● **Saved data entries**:
_ _ _
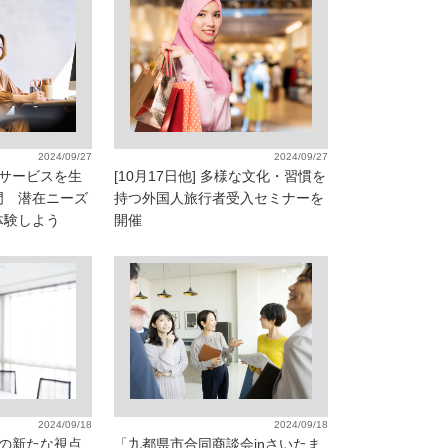
2024/09/27
2024/09/27
業・サービスを生
[10月17日他] 多様な文化・習慣を
門 潜在ニーズ
持つ外国人旅行者受入セミナーを
体験しよう
開催
2024/09/18
2024/09/18
管理の新たな視点
「九都県市合同商談会inさいたま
_ _ _
● **INSTRUCTIONS FOR THE TASK**: Please output all of the data exactly as given, omitting any images it holds.

● **OUTPUT BELOW**:
2024/09/27
2024/09/27
業・サービスを生
[10月17日他] 多様な文化・習慣を
門 潜在ニーズ
持つ外国人旅行者受入セミナーを
体験しよう
開催
2024/09/18
2024/09/18
管理の新たな視点
「九都県市合同商談会inさいたま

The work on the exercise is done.